In December, a mostly white crowd turned out in their antebellum best for the Secession Ball in Charleston, S.C. In February, the Sons of Confederate Veterans descended on the state capitol in Montgomery, Ala., to cheer the reenactment of Jefferson Davis being sworn in as president of the Confederacy. My home state of Virginia, where a third of all Civil War battles were fought, is spending millions in hopes of cashing in on the four-year event. In the South, the Civil War is still big business, which got me thinking: why are the ones who lost the war trying the hardest to remember it? The Civil War devastated the South, and plunged much of the region into a century of poverty and economic stagnation, the effects of which are still apparent in many areas. The South’s relationship with the “Lost Cause” is obviously complicated, but where else in history do we see the losers commemorating a war while the winners, by comparison, largely ignore its anniversary?
For some insight, I turned to Peter Coclanis, a professor of economic and business history at the University of North Carolina whose research focuses on the American South in the eighteenth and nineteenth centuries. Coclanis offered some interesting thoughts on the economic legacy of the Civil War in the South, and why many southerners are still so keen to remember it. Below, I’ve paraphrased his remarks, which should give you more than enough fodder to ask him some good questions. He has agreed to field reader questions so please post them in the comments section and, as always, we’ll post his answers in short course. As we have, right here.
In 1860, the American South was one of the wealthiest areas in the world, an agrarian, capitalist economy that enjoyed a handful of comparative advantages: namely its ability to grow and get to market a small number of crops for which there was strong international demand: cotton, tobacco, and rice in particular. There was also the obvious labor advantage of slavery. But that advantage wasn’t so much economic as it was coercive. Getting people to work in extremely difficult conditions, i.e. cultivating sugar and rice out of the sweltering, bug-infested swamps of Georgia and Mississippi was slavery’s biggest advantage. Without the coercion of forced labor, it’s doubtful people would have ever tilled much of that land, certainly not in the numbers that actually did.
But as impressive as it was, the economic growth of the South lacked qualitative development. It wasn’t moving up the value-added chain. While innovation flourished in the industrial North, it wasn’t exactly stagnant in the South, but channeled into narrow agricultural lines. The voracious global demand for cotton and tobacco masked economic weaknesses that would have huge long-term consequences.
Those consequences are most apparent in the economic inversion that took place following the war. The parts of the South that were generally the richest in 1860 are today its poorest. These were the areas with the highest concentration of plantations: a swath of land stretching from coastal South Carolina down through Georgia, and west into Alabama, Mississippi, and Louisiana. Today, this region is home to some of the poorest counties in America, with high rates of unemployment, low-skilled labor, and other social ills like obesity and a lack of education. It’s this inversion that’s at the heart of why many southerners—particularly in these areas—remember the war so fondly, or at least the time that preceded it. Faced with their current circumstances, it’s easy to see why so many are so eager to celebrate a time when they were near the top of the world’s economic heap. In 1860, half of the South’s wealth was held in the form of slaves. By the end of the war, it was gone, legally defined into oblivion by emancipation.

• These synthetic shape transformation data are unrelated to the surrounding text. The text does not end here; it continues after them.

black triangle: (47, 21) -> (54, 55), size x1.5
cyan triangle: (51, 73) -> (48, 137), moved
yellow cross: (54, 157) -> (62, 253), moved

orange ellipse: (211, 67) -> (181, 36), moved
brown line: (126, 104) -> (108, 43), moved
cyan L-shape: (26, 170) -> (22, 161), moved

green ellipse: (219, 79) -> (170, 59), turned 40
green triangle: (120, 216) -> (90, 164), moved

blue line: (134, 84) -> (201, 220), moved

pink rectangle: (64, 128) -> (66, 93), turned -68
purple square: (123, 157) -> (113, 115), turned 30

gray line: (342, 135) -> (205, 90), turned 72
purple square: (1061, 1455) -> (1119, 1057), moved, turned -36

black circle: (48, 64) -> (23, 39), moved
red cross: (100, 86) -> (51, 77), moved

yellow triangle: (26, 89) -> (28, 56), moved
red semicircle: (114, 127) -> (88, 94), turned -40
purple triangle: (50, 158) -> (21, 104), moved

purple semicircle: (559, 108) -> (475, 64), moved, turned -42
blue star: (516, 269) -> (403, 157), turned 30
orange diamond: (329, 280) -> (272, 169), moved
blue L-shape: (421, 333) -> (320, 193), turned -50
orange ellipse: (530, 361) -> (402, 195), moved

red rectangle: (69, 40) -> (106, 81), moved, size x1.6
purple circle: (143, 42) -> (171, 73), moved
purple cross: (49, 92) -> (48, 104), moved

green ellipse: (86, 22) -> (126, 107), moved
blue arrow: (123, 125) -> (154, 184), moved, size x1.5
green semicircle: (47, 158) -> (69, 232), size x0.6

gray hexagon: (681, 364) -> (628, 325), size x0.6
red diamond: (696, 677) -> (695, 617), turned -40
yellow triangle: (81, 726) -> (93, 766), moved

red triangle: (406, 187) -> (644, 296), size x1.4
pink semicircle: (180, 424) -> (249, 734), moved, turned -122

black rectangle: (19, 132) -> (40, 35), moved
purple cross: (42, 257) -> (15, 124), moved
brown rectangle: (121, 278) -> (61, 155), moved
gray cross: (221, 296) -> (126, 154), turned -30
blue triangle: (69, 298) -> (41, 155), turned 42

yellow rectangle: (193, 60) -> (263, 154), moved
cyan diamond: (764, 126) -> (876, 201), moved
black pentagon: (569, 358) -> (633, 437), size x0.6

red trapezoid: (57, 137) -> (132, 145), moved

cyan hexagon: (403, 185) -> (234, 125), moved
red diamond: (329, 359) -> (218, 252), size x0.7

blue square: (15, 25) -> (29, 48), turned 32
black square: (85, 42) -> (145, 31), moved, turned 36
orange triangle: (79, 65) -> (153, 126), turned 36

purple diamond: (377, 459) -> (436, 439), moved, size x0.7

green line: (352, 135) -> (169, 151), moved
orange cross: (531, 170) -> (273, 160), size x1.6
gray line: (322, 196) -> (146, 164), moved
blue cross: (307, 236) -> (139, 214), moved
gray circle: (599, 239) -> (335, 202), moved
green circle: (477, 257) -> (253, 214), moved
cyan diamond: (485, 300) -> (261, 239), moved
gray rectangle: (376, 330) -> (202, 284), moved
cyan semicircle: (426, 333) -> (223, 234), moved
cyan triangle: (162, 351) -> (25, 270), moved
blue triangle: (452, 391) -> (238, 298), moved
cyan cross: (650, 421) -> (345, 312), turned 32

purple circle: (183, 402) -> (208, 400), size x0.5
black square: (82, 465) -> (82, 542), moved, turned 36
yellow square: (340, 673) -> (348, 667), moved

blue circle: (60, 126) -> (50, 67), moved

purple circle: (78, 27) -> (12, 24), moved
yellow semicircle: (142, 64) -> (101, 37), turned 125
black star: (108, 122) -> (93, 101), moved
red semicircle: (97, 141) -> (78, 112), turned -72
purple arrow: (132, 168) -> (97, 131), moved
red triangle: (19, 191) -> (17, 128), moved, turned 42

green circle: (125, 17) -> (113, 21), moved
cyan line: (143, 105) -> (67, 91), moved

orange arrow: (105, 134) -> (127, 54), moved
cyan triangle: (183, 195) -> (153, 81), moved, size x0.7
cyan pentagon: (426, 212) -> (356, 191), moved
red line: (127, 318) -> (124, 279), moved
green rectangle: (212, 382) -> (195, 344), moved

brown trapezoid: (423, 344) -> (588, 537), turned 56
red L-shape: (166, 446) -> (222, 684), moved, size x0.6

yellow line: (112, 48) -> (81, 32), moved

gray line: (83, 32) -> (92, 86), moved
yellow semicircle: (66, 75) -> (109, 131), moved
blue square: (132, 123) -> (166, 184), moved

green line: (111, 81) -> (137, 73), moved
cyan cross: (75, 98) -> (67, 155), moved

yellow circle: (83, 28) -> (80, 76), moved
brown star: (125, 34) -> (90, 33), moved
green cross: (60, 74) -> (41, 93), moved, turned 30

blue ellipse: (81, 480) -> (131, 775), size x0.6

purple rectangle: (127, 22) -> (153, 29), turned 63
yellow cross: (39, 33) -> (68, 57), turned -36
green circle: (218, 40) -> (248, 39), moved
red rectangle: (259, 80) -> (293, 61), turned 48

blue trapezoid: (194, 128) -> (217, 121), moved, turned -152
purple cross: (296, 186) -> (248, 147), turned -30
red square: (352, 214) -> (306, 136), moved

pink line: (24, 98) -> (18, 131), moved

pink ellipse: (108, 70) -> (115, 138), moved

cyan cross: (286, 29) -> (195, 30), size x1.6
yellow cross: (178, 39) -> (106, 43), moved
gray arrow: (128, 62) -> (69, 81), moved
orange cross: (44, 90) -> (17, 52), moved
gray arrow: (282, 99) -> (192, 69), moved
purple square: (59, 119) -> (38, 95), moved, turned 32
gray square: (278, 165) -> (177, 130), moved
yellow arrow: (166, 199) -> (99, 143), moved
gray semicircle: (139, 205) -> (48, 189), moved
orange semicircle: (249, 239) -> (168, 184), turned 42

What followed was roughly a century of economic stagnation. As late as 1930, per capita income in the South was roughly half the national average. World War II jump-started things, particularly along the Southern coast. Beginning in the postwar decades, much of the South pursued a development strategy to transition away from agriculture toward low-level manufacturing. This worked quite well for a generation or so, and drew millions of southern Americans out of poverty. By the early 1980s, the per-capita income of the South was about 90 percent of the national average. But that was the peak. Globalization, automation and other forces have undercut those gains, and the South has not converged at all upon national norms over the past 30 years.